Reputation: 31
I am working on a prototype of a search system.
I have a table in oracle with some fields. I generated data that looks real. Around 300.000 rows. For example:
PaymentNo|Datetime |AmountEuro|PayersName |PayersPhoneNo|ReceiversLegal|ReceiversAcc 2314 |2015-07-21T15:14|15.63 |Clinton, Barack Anjela|1.918.0060657|Nasa |5555569778664190000 230338 |2015-08-01T15:14|34.87 |Merkel, George Donald |1.653.0060658|PepsiCo |7777828443194736000
( actually there are more columns)
The size of table in oracle 62 MB (Toad reports)
I imported table into Solr 5.2.1 (in Windows). The size of index with data is 88 MB (on disk).
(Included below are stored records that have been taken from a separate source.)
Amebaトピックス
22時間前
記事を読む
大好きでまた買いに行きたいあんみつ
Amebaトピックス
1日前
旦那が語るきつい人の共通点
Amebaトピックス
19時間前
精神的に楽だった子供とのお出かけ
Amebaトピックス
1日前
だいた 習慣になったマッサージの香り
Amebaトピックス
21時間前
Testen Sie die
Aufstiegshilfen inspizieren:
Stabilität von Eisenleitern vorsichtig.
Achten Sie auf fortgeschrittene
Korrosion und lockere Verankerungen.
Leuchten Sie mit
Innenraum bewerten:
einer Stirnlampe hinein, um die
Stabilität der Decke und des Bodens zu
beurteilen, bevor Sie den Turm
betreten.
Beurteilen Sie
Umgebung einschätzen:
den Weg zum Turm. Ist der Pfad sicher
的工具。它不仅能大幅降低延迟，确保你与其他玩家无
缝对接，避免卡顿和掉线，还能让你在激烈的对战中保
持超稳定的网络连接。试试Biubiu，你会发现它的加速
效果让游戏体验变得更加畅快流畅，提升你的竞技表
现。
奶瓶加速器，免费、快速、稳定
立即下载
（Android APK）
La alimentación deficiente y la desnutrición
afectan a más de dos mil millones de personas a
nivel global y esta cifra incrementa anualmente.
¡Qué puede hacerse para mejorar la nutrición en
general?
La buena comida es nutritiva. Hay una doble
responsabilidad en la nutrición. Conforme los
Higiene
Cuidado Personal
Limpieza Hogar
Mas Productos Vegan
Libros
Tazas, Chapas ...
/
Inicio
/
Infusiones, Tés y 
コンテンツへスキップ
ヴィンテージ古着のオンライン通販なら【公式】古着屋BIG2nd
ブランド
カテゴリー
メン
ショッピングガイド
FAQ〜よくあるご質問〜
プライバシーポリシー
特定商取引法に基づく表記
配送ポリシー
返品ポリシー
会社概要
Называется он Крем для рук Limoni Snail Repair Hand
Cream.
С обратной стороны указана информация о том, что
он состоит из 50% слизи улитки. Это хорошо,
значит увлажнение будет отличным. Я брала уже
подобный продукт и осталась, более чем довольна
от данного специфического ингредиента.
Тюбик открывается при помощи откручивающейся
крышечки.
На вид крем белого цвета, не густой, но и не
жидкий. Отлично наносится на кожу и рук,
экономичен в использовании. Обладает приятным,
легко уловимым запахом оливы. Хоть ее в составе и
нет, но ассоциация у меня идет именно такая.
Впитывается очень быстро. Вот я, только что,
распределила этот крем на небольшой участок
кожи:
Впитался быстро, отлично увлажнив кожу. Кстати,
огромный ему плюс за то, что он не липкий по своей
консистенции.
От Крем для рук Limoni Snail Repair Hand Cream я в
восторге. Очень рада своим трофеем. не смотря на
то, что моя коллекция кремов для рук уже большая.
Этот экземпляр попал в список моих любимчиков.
The size of index without data is 67 MB.
My question is: Can I decrease the size of index?
These options are already tested: Decreasing the amount of indexed table columns. Switching off data storage in Solr. Excluding some part of rows from index.
I need an extra opportunity to decrease a size of an index. Do you know any?
Upvotes: 3
Views: 3924
Reputation: 13402
You can use all the insights provided here. Some additional points I wanted to share.
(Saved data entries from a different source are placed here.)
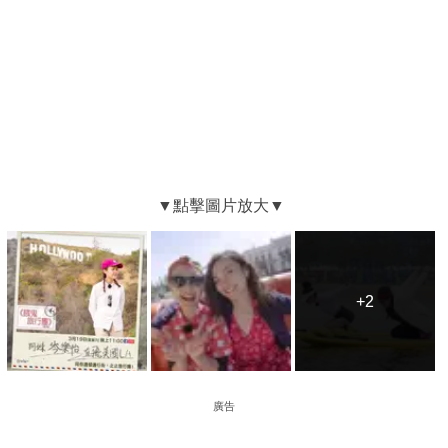
+2
+2
廣告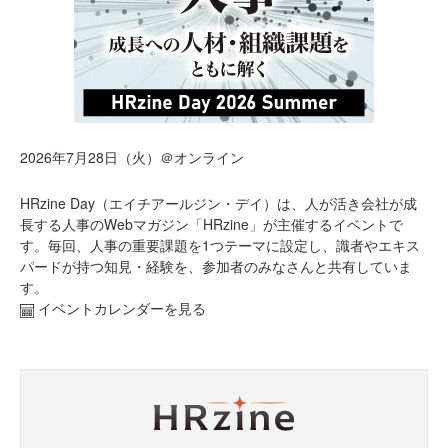
2026年7月28日（火）＠オンライン
HRzine Day（エイチアールジン・デイ）は、人が活き会社が成
長する人事のWebマガジン「HRzine」が主催するイベントで
す。毎回、人事の重要課題を1つテーマに設定し、識者やエキス
パードが持つ知見・経験を、参加者のみなさんと共有していま
す。
イベントカレンダーを見る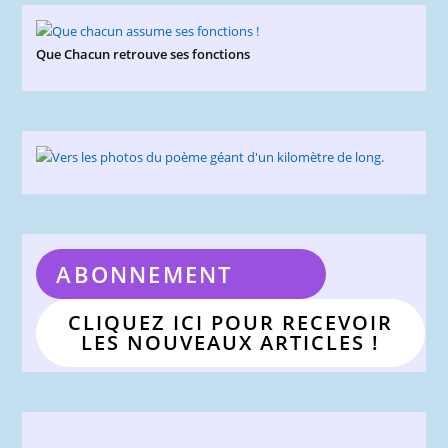
Que Chacun retrouve ses fonctions
ABONNEMENT
CLIQUEZ ICI POUR RECEVOIR
LES NOUVEAUX ARTICLES !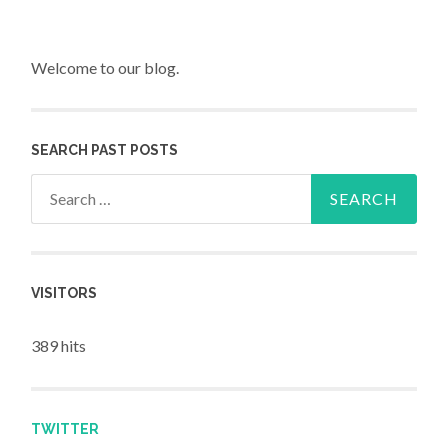
Welcome to our blog.
SEARCH PAST POSTS
Search for:
VISITORS
389 hits
TWITTER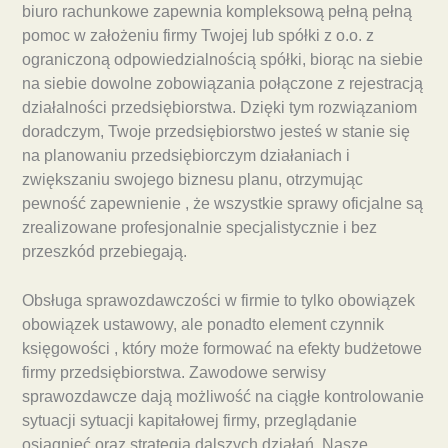
biuro rachunkowe zapewnia kompleksową pełną pełną
pomoc w założeniu firmy Twojej lub spółki z o.o. z
ograniczoną odpowiedzialnością spółki, biorąc na siebie
na siebie dowolne zobowiązania połączone z rejestracją
działalności przedsiębiorstwa. Dzięki tym rozwiązaniom
doradczym, Twoje przedsiębiorstwo jesteś w stanie się
na planowaniu przedsiębiorczym działaniach i
zwiększaniu swojego biznesu planu, otrzymując
pewność zapewnienie , że wszystkie sprawy oficjalne są
zrealizowane profesjonalnie specjalistycznie i bez
przeszkód przebiegają.
Obsługa sprawozdawczości w firmie to tylko obowiązek
obowiązek ustawowy, ale ponadto element czynnik
księgowości , który może formować na efekty budżetowe
firmy przedsiębiorstwa. Zawodowe serwisy
sprawozdawcze dają możliwość na ciągłe kontrolowanie
sytuacji sytuacji kapitałowej firmy, przeglądanie
osiągnięć oraz strategia dalszych działań. Nasze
Solr does duplication of the data for providing the fast search over indexed data. One important thing about solr is, it uses immutable data structure for storing all the data.
You can disable the document level Term Vectors storage if you are not using solr highlighting feature of the solr.
Additionally, Solr uses many different compression techniques for different type of data. It uses bit packing/vint compression for posting lists and numerical values. LZ4 compression for stored fields and term vectors. It uses FST data structure for storing the Term Dictionary. FST is an special implementation of Trie data structure.
Upvotes: 4